### What is required
Only the lines below from the one containing "Hjemmeside (93, 124)" to the one containing "Villeveyrac (34560) (106, 2497)" should be repeated, both included and unchanged.

(Collected data)

┌──

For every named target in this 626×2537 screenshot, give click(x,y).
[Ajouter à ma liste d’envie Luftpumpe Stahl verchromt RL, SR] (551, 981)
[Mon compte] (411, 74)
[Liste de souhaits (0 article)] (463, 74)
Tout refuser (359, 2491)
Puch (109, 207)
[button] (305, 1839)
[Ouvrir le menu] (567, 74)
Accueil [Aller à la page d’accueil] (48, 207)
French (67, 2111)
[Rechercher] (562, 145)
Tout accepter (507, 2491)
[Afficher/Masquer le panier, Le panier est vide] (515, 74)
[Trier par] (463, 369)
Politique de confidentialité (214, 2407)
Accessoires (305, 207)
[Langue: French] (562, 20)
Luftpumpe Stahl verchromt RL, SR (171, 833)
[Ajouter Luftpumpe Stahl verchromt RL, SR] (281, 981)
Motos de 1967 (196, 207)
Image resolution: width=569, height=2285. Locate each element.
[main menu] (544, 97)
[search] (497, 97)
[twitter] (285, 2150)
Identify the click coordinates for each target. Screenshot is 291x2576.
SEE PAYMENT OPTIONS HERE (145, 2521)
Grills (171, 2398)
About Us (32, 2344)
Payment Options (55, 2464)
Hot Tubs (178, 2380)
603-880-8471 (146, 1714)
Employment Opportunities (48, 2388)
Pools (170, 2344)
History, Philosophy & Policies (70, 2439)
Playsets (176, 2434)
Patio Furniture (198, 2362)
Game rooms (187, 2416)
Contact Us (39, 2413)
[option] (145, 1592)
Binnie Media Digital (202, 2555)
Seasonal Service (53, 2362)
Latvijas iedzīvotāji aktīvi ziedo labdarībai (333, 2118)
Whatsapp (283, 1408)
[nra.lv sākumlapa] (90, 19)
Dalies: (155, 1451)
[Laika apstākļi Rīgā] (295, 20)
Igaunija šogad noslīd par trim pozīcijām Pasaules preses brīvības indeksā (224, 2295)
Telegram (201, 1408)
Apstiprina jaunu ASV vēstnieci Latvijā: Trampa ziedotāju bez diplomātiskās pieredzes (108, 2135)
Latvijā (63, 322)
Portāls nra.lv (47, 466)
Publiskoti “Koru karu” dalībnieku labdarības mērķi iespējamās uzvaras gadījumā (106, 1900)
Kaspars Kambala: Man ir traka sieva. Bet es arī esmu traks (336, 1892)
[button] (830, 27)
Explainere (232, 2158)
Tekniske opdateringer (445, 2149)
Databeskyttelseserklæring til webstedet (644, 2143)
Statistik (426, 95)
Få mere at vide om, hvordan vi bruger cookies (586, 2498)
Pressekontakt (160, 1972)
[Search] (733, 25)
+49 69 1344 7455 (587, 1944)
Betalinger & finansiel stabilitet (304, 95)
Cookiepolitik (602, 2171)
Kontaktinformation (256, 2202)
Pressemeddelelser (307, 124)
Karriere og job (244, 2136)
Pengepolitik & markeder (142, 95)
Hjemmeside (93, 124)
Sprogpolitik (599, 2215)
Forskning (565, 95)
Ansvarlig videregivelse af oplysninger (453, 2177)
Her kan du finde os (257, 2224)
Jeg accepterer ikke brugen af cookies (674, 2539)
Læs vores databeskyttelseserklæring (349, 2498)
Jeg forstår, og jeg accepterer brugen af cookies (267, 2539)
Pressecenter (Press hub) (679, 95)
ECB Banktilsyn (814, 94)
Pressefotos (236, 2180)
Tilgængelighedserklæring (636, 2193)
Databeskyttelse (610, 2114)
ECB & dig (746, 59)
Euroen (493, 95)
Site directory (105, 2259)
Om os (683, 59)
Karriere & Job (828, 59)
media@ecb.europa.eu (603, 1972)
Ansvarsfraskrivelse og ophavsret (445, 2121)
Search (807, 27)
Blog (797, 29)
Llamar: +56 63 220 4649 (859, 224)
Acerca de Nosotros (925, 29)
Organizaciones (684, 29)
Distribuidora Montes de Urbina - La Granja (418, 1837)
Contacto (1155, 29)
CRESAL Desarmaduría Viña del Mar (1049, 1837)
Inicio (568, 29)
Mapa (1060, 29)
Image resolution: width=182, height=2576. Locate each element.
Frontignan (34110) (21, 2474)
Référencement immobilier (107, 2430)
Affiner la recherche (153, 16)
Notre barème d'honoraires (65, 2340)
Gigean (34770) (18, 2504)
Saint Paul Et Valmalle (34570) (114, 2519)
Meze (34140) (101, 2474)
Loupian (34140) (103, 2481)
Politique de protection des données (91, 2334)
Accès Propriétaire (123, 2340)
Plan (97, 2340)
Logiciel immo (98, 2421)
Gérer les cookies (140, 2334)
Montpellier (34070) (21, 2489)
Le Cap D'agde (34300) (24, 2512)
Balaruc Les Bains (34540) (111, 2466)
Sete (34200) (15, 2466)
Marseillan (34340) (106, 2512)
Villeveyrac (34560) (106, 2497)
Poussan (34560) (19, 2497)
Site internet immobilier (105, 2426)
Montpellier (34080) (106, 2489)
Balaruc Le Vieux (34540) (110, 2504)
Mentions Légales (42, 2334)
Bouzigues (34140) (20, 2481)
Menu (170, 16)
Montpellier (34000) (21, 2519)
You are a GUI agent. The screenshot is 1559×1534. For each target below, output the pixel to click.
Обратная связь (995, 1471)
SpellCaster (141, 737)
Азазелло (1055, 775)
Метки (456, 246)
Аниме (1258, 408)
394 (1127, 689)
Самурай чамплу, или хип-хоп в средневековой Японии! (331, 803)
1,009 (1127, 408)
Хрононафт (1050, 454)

└──

### Result
Hjemmeside (93, 124)
Sprogpolitik (599, 2215)
Forskning (565, 95)
Ansvarlig videregivelse af oplysninger (453, 2177)
Her kan du finde os (257, 2224)
Jeg accepterer ikke brugen af cookies (674, 2539)
Læs vores databeskyttelseserklæring (349, 2498)
Jeg forstår, og jeg accepterer brugen af cookies (267, 2539)
Pressecenter (Press hub) (679, 95)
ECB Banktilsyn (814, 94)
Pressefotos (236, 2180)
Tilgængelighedserklæring (636, 2193)
Databeskyttelse (610, 2114)
ECB & dig (746, 59)
Euroen (493, 95)
Site directory (105, 2259)
Om os (683, 59)
Karriere & Job (828, 59)
media@ecb.europa.eu (603, 1972)
Ansvarsfraskrivelse og ophavsret (445, 2121)
Search (807, 27)
Blog (797, 29)
Llamar: +56 63 220 4649 (859, 224)
Acerca de Nosotros (925, 29)
Organizaciones (684, 29)
Distribuidora Montes de Urbina - La Granja (418, 1837)
Contacto (1155, 29)
CRESAL Desarmaduría Viña del Mar (1049, 1837)
Inicio (568, 29)
Mapa (1060, 29)
Image resolution: width=182, height=2576. Locate each element.
Frontignan (34110) (21, 2474)
Référencement immobilier (107, 2430)
Affiner la recherche (153, 16)
Notre barème d'honoraires (65, 2340)
Gigean (34770) (18, 2504)
Saint Paul Et Valmalle (34570) (114, 2519)
Meze (34140) (101, 2474)
Loupian (34140) (103, 2481)
Politique de protection des données (91, 2334)
Accès Propriétaire (123, 2340)
Plan (97, 2340)
Logiciel immo (98, 2421)
Gérer les cookies (140, 2334)
Montpellier (34070) (21, 2489)
Le Cap D'agde (34300) (24, 2512)
Balaruc Les Bains (34540) (111, 2466)
Sete (34200) (15, 2466)
Marseillan (34340) (106, 2512)
Villeveyrac (34560) (106, 2497)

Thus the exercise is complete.